她沿着海边的大道走了很久,从大道上可以看见远处的大海在阳光下闪烁着黄金般的光芒。
滨西城是一座海滨小城,这条大道北边要建造一个城市公园,明年就将开始填海。有不少居民来到海边戏耍,享受填海前跟大自然的最后亲密接触。
段净夕沿着海岸线一直缓步而行,最后终于站在海边的浅滩前。大海向她张开了怀抱,海风不断吹向岸边,亲吻着她的脸颊。
太阳不若正午那么猛烈,悬挂在大海上空,以几乎不可察觉的速度缓缓下坠,远处的海面上有一两艘渔船,渔民站在船上,被阳光抹成两道黑色的身影。

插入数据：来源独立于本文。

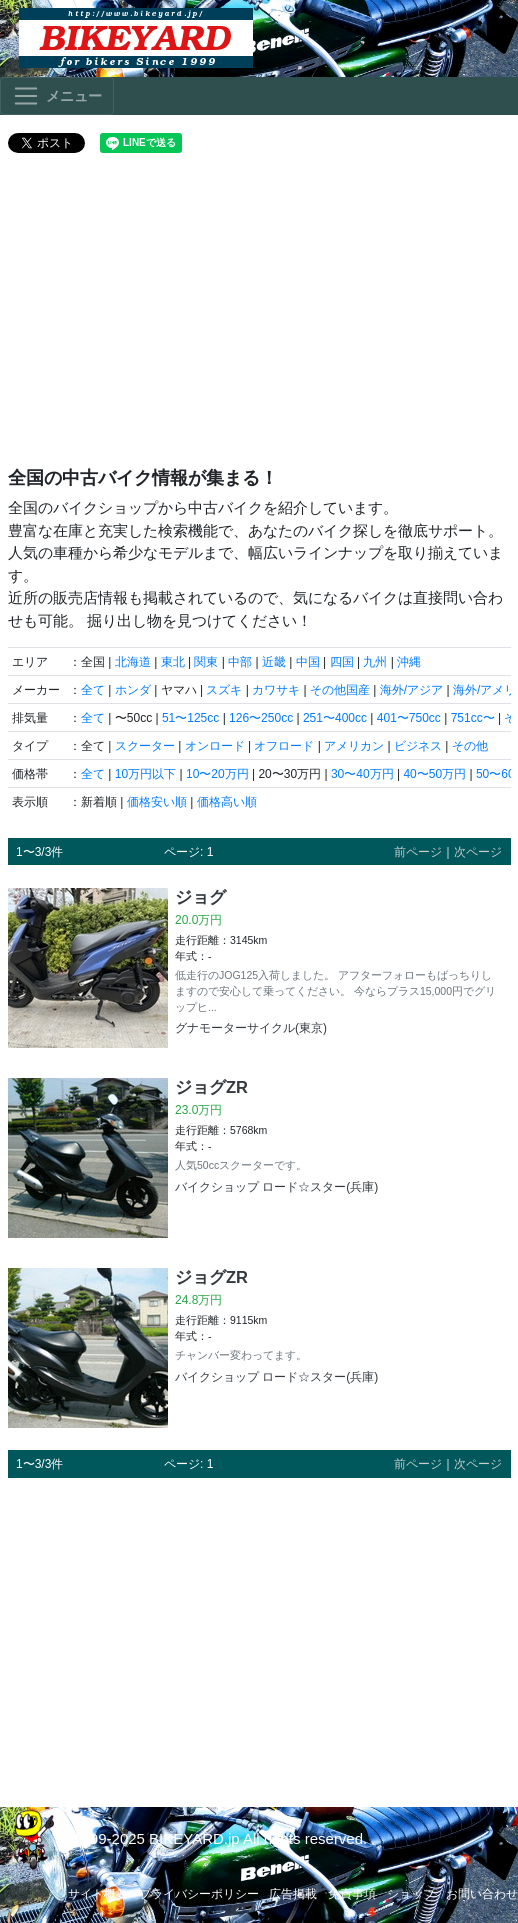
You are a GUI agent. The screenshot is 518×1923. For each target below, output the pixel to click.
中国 (308, 662)
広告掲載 (293, 1894)
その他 (470, 746)
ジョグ (200, 897)
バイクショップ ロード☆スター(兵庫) (276, 1187)
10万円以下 (145, 774)
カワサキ (276, 690)
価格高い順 (227, 802)
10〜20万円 (217, 774)
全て (93, 690)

段净夕坐到干涸的泥土堆上,脱了凉鞋将脚伸进水里。水带着下午阳光的热度,暖暖的,水藻随着水波晃动着。
夕阳渐渐来临,在江上勾出一道美丽的金色水波。
半江瑟瑟半江红。
如果生活也可以如同这个下午一样简单。
不知道坐了多久,阳光逐渐变淡,下沉到与海面相切,在海面上拖出一条波光粼粼的金带。
段净夕穿好凉鞋,站起来拍拍衣服,沿着原路返回。
陆慎析跟弟弟沿着草地散步,小男孩远远就看到段净夕,晃了晃哥哥的手。陆慎析顺着他的目光望过去,看到女孩独自走在夕阳的余晖中。
他牵起嘴角笑了笑,“还记得姐姐吗?”
男孩仰起小脸,点了点头:“记得。”
段净夕低着头在想事情,没有看到他们。距离他们不到五米时,才恍然发现他们,立即停下脚步:“嗨。”

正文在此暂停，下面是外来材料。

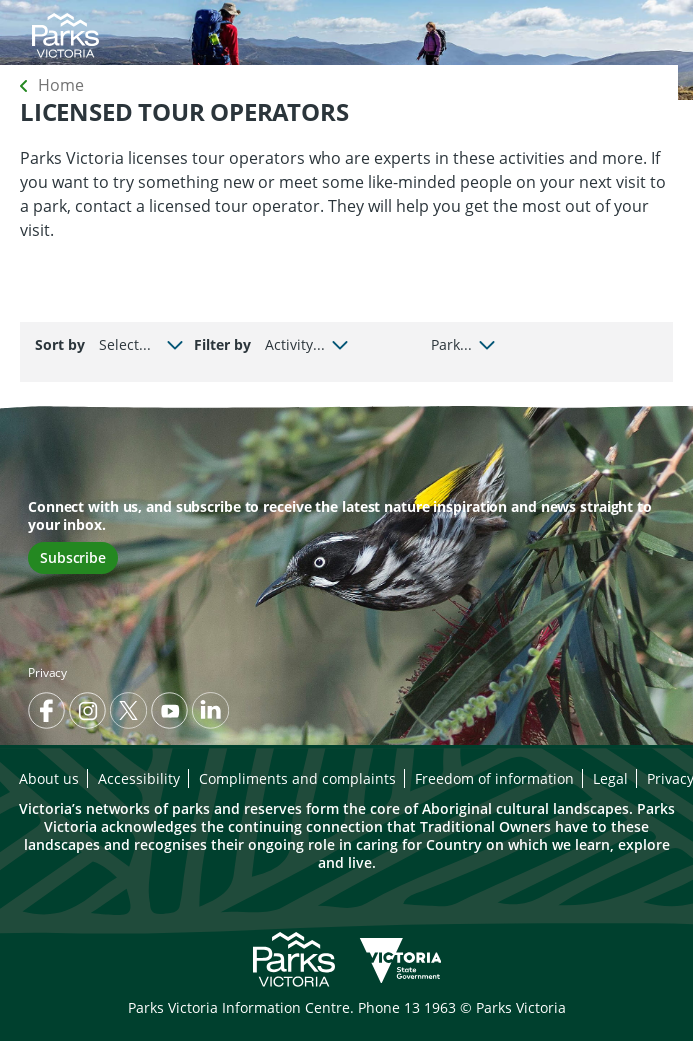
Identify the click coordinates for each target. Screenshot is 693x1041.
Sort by (60, 344)
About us (49, 778)
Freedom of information (494, 778)
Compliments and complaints (297, 778)
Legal (610, 778)
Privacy (47, 672)
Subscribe (73, 557)
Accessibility (139, 778)
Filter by (222, 344)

跟他们走了一段路,段净夕才发觉小男孩似乎很困,用手揉了几次眼睛。
“他怎么了?”
陆慎析摸了摸弟弟的头,“他晚上睡不着,怕外星人来抓他。”
“外星人?”段净夕诧异过后便恍然大悟。
最近电视台在播一部关于外星人的纪录片,小孩子大概是看完电视心里害怕。
段净夕蹲下来,跟男孩讲了一些简单的科普常识,“……所以说,外星人不会抓走你的。”
小孩已经听哥哥说过很多遍,可是心里还是多少有一些害怕,无辜地看着段净夕。
段净夕举起手,朝他伸出食指,“你看,像这样伸出手。我把力量传给你,你就不用怕了。”

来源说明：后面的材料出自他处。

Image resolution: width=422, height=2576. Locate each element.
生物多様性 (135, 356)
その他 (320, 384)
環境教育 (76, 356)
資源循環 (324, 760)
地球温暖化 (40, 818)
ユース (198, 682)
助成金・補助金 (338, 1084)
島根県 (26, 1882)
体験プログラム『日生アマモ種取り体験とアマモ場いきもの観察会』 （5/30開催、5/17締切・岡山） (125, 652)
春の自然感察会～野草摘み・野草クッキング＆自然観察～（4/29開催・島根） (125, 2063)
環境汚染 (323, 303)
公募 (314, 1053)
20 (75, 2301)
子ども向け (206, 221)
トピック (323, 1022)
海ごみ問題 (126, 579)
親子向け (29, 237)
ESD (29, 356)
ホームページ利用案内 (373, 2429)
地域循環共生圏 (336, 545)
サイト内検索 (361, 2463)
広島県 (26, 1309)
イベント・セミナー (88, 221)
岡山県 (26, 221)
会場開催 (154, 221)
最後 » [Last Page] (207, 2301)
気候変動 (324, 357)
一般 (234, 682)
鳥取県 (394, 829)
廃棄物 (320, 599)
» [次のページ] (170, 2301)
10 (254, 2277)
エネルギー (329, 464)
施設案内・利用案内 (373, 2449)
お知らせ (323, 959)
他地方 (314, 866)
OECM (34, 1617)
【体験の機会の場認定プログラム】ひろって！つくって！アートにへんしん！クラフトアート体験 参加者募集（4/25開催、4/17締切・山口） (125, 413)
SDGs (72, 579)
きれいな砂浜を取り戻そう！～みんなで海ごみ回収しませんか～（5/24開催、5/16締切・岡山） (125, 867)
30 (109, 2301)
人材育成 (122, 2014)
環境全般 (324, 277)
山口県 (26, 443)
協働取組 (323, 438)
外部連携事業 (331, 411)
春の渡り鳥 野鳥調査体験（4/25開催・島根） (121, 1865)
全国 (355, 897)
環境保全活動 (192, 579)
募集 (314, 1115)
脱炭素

男孩看着段净夕不说话,但是能感觉到这个姐姐是真心对自己好的,举起小手伸出食指跟她的抵在一起。
这是一大一小两个小孩之间的承诺。
夕阳迟暮。
天色微微发暗,在远处的海岸线拉出暗蓝的色泽。夕阳几乎整个身都沉入大海,只留下几缕极淡的光线溢出了海平面,被逐渐变暗的暮色兑得很淡。道路两旁的树木变成一堆黑影,十一岁的女孩蹲在大道上跟不到半个身高的男孩讲话,逆着光的身影被黯淡的光线抹成两团黑影,轮廓依稀可辨。
陆慎析站在一旁看着两人,目光柔和。
后来很多年过去了,当年那个女孩的轮廓被流逝的时光和无情的岁月冲刷得模糊不清,拼不出清晰具体的轮廓。
然而他的脑海中依旧残留着这个画面,夕阳的光芒逐渐淡去,女孩半蹲着身子对小男孩认真地说着话,相抵的两手传递着信任与承诺。
暗涌的暮色中流溢出无限的温馨。